Daily Nerdle Solution December 18, 2025
1 month ago · Updated 1 month ago
Welcome to today's Nerdle solution guide for December 18, 2025. Below you'll find progressive mathematical hints from general to almost revealing and the final equation. Ready to test your skills?
Nerdle Solution for December 18, 2025
🧮 Hint 1 - General Structure
This equation has operands: three numbers — a two-digit operand and two single-digit operands.
🧮 Hint 2 - Operation Details
The expression uses division and subtraction as its two operations.
🧮 Hint 3 - Number Properties
Both single-digit operands are less than five, and the two-digit operand is divisible by a single-digit operand — single-digit.
🧮 Hint 4 - Relationship Clues
Dividing the two-digit by a single-digit yields a single-digit quotient; subtracting the other single-digit gives a small positive result — dividing.
🧮 Hint 5 - Almost Revealing
The two-digit operand is an exact multiple of its divisor; the subtractor is less than that quotient by a single unit — multiple.
Understanding Today's Nerdle Equation
The equation 91/7-4=9 demonstrates evaluation by the standard order of operations: perform the division first, so 91 divided by 7 equals 13, then subtract 4 to obtain 9, which matches the right-hand side. Each arithmetic step is concrete and sequential: division before subtraction ensures the result is uniquely determined.

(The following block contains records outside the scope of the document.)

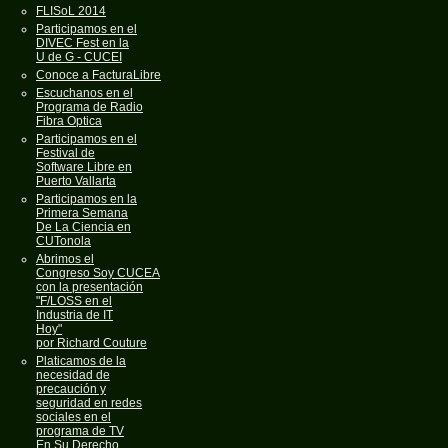
FLISoL 2014
Participamos en el
DIVEC Fest en la
U de G - CUCEI
Conoce a FacturaLibre
Escuchanos en el
Programa de Radio
Fibra Optica
Participamos en el
Festival de
Software Libre en
Puerto Vallarta
Participamos en la
Primera Semana
De La Ciencia en
CUTonola
Abrimos el
Congreso Soy CUCEA
con la presentación
"F/LOSS en el
Industria de IT
Hoy"
por Richard Couture
Platicamos de la
necesidad de
precaución y
seguridad en redes
sociales en el
programa de TV
En Su Derecho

91/7-4=9 shows the precedence of operations and the role of equality: the left-hand expression simplifies to a single number that equals the right-hand number, confirming the equation. It also illustrates that subtraction is not associative or commutative, so changing the order would alter the outcome.

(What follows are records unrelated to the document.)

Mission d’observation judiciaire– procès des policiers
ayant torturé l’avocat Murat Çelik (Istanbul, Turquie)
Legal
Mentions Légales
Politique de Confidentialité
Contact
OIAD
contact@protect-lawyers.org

In this equation, 91/7-4=9, we can also view 91 as 7 times 13 so the division cancels leaving 13-4, which is a useful factorization perspective for quick mental calculation. Recognizing multiplicative relationships often simplifies similar expressions before performing arithmetic.
How did you solve it?
Please comment with your strategy or which step surprised you most — we'd love to hear about your experience. See you tomorrow with another puzzle.